A young woman in South Africa is four times more likely to be HIV positive than her male counterpart – our young women and girls are disappearing to HIV in huge numbers. Globally, girls between 15 and 19 account for two out of three new HIV infections but in sub-Saharan Africa, the figure is nearly eight out of ten. According to UNAIDS and UNICEF, more than 800 girls in this age group are infected with HIV every week in South Africa . Women and girls are also much more likely to be caring for those infected and affected by HIV , limiting their education, work and life opportunities.
Harmful attitudes, gender inequality and social norms create HIV risk factors for young women such as early sexual debut and early and unwanted pregnancy. In a LoveLife study in 2005, 15.5% of 15 to 19-year-olds reported having been pregnant and 66% said the pregnancies were unwanted .
Poverty and the heavy burden of domestic care on women and girls mean that girls are more likely to engage in transactional sex (sex in exchange for money, goods or favours) and inter-generational sex (sex with older men), both of which are well-documented HIV risk factors. Girls in families affected by AIDS are even more likely to engage in sex in exchange for money, school fees, transport or shelter. 

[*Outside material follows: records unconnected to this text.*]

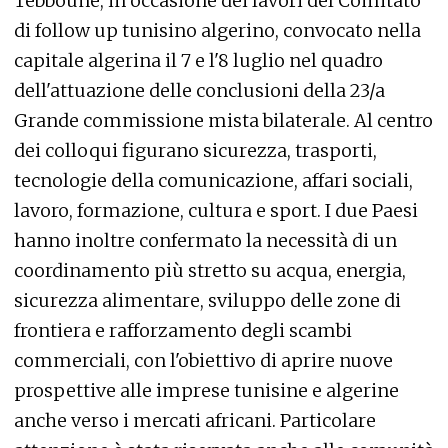
Tebboune, in occasione dei lavori del Comitato
di follow up tunisino algerino, convocato nella
capitale algerina il 7 e l'8 luglio nel quadro
dell'attuazione delle conclusioni della 23/a
Grande commissione mista bilaterale. Al centro
dei colloqui figurano sicurezza, trasporti,
tecnologie della comunicazione, affari sociali,
lavoro, formazione, cultura e sport. I due Paesi
hanno inoltre confermato la necessità di un
coordinamento più stretto su acqua, energia,
sicurezza alimentare, sviluppo delle zone di
frontiera e rafforzamento degli scambi
commerciali, con l'obiettivo di aprire nuove
prospettive alle imprese tunisine e algerine
anche verso i mercati africani. Particolare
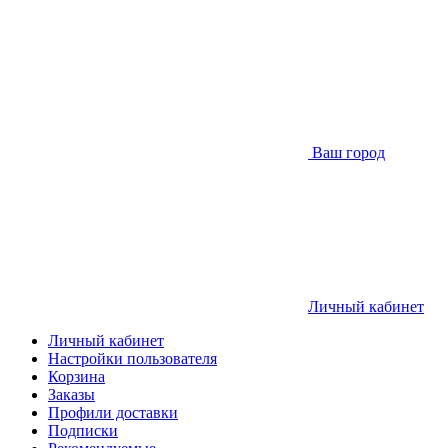
Ваш город
Личный кабинет
Личный кабинет
Настройки пользователя
Корзина
Заказы
Профили доставки
Подписки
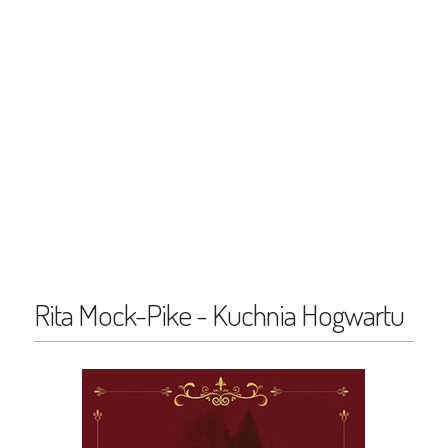
Rita Mock-Pike - Kuchnia Hogwartu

Sexual violence is one of the biggest drivers of HIV. Around 70% of reported cases at sexual violence centres are under 18 and the vast majority are female. There are very few treatment, care and support services tailored to the specific needs of young women and girls. Care and treatment for survivors of sexual violence can prevent HIV infection and reduce the impact of trauma (which, unless addressed, can lead to mental health problems and risky behaviour in the future) but negative attitudes of health and justice workers towards survivors of rape reduces young women’s access to these vital services.

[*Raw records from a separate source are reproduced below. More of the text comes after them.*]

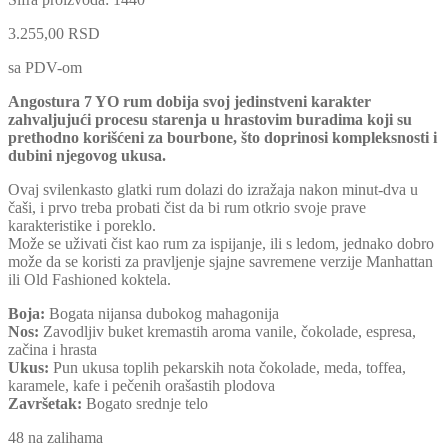
3.255,00
RSD
sa PDV-om
Angostura 7 YO rum dobija svoj jedinstveni karakter
zahvaljujući procesu starenja u hrastovim buradima koji su
prethodno korišćeni za bourbone, što doprinosi kompleksnosti i
dubini njegovog ukusa.
Ovaj svilenkasto glatki rum dolazi do izražaja nakon minut-dva u
čaši, i prvo treba probati čist da bi rum otkrio svoje prave
karakteristike i poreklo.
Može se uživati čist kao rum za ispijanje, ili s ledom, jednako dobro
može da se koristi za pravljenje sjajne savremene verzije Manhattan
ili Old Fashioned koktela.
Boja:
Bogata nijansa dubokog mahagonija
Nos:
Zavodljiv buket kremastih aroma vanile, čokolade, espresa,
začina i hrasta
Ukus:
Pun ukusa toplih pekarskih nota čokolade, meda, toffea,
karamele, kafe i pečenih orašastih plodova
Završetak:
Bogato srednje telo
48 na zalihama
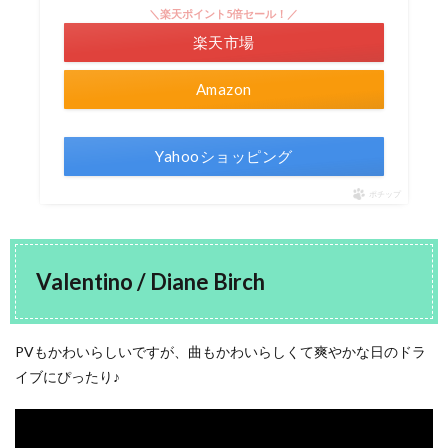
＼楽天ポイント5倍セール！／
楽天市場
Amazon
Yahooショッピング
ポチップ
Valentino / Diane Birch
PVもかわいらしいですが、曲もかわいらしくて爽やかな日のドラ
イブにぴったり♪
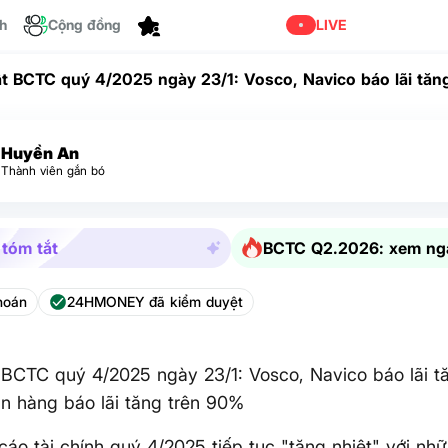
ch
Cộng đồng
Tùy chỉnh
LIVE
t BCTC quý 4/2025 ngày 23/1: Vosco, Navico báo lãi tăn
hàng báo lãi tăng trên 90%
Huyền An
Thành viên gắn bó
 tóm tắt
BCTC Q2.2026: xem ng
hoán
24HMONEY đã kiểm duyệt
BCTC quý 4/2025 ngày 23/1: Vosco, Navico báo lãi t
ân hàng báo lãi tăng trên 90%
áo tài chính quý 4/2025 tiếp tục "tăng nhiệt" với nh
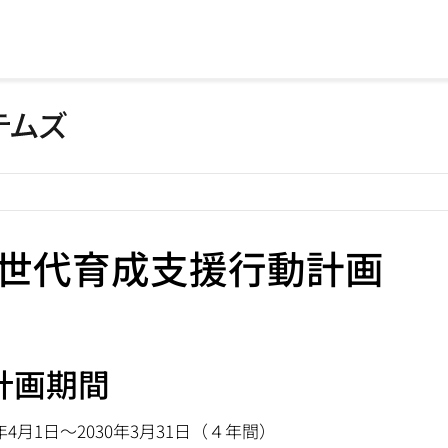
世代育成支援行動計画
.計画期間
6年4月1日～2030年3月31日（４年間）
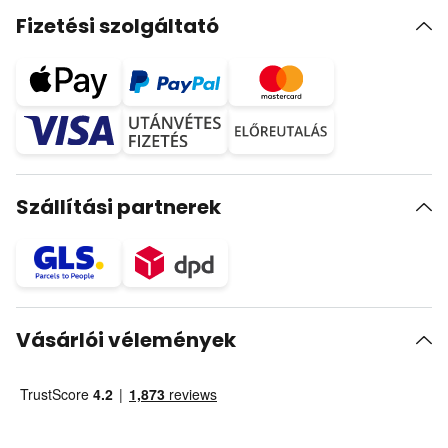
Fizetési szolgáltató
Szállítási partnerek
Vásárlói vélemények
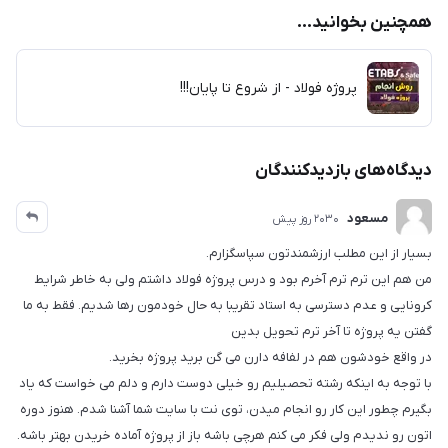
همچنین بخوانید...
پروژه فولاد - از شروع تا پایان!!!
دیدگاه‌های بازدیدکنندگان
مسعود
2030 روز پیش
بسیار از این مطلب ارزشمندتون سپاسگزارم.
من هم این ترم ترم آخرم بود و درس پروژه فولاد داشتم ولی به خاطر شرایط
کرونایی و عدم دسترسی به استاد تقریبا به حال خودمون رها شدیم. فقط به ما
گفتن یه پروژه تا آخر ترم تحویل بدین
در واقع خودشون هم در لفافه دارن می گن برید پروژه بخرید.
با توجه به اینکه رشته تحصیلیم رو خیلی دوست دارم و دلم می خواست که یاد
بگیرم چطور این کار رو انجام میدن، توی نت با سایت شما آشنا شدم. هنوز دوره
اتون رو ندیدم ولی فکر می کنم هرچی باشه باز از پروژه آماده خریدن بهتر باشه.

Limited survivor services tailored to the needs of young women and girls, make it doubly difficult for girls to access post-exposure prophylaxis (antiretroviral treatment given to survivors after being raped to prevent them contracting HIV), support, counselling and, ultimately, justice in the form of court appearances and convictions for perpetrators.
It is critical to reduce economic vulnerability by encouraging girls to stay in school, gain qualifications and access employment. Funding for community programmes focusing on reducing gender based violence and cash transfer programmes that provide girls with economic empowerment and autonomy is essential.

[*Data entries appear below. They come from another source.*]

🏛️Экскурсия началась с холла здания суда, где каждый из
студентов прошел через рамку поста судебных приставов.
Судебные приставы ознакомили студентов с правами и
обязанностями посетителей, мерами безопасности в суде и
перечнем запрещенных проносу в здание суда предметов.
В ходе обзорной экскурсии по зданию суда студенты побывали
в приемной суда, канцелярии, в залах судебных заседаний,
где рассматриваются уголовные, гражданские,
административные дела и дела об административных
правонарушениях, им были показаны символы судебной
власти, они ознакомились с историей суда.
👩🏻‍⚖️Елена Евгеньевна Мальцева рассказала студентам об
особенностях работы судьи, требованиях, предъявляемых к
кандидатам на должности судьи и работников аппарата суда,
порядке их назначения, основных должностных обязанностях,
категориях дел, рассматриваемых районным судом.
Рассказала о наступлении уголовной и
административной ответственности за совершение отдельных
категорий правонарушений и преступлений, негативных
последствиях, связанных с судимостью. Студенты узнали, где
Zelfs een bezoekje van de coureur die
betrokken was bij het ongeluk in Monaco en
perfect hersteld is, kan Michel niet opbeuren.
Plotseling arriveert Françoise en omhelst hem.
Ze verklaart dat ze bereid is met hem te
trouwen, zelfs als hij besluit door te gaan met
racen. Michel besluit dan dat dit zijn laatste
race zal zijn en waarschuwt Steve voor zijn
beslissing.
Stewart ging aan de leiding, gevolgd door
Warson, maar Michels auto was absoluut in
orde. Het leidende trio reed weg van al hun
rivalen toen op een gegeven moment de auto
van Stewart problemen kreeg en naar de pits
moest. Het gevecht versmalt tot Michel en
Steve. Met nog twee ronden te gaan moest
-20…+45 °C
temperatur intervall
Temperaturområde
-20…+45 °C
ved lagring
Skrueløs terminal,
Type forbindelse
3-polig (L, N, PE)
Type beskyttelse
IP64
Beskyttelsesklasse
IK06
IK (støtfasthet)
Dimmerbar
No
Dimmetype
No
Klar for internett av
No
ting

We call for ZERO for women and girls in the National Strategic Plan (2017 – 2021). We can bring back our girls from high rates of HIV infection if we come together and work towards eliminating gender inequality.
 Lake A and Sidibé M (2015), Ending the HIV/Aids epidemic requires a focus on adolescents.
 Akintola, O. (2009) Unpaid HIV/AIDS Care in Southern Africa: Forms, Context, and Implications.
 Pettifor et al (2005) Young people’s sexual health in South Africa.